Le vice-roi jeta les yeux sur lui; et, le voyant si beau, si bien fait, si résigné, il se sentit touché de compassion, et le désir lui vint de le sauver.
«Dis-moi, arraez, lui demanda-t-il, de quelle nation es-tu? Turc, More ou renégat?
– Je ne suis, répondit le jeune homme en langue castillane, ni Turc, ni More, ni renégat.
– Qui es-tu donc? reprit le vice-roi.
– Une femme chrétienne, répliqua le jeune homme.

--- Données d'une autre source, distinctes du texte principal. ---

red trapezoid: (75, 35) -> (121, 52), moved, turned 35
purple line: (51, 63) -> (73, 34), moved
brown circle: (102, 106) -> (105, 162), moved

– Une femme chrétienne en cet équipage et en cette occupation! Mais c’est une chose plus faite pour surprendre que pour être crue!
– Suspendez, ô seigneurs, reprit le jeune homme, suspendez mon supplice; vous ne perdrez pas beaucoup à retarder votre vengeance aussi peu de temps qu’il faudra pour que je vous raconte ma vie.»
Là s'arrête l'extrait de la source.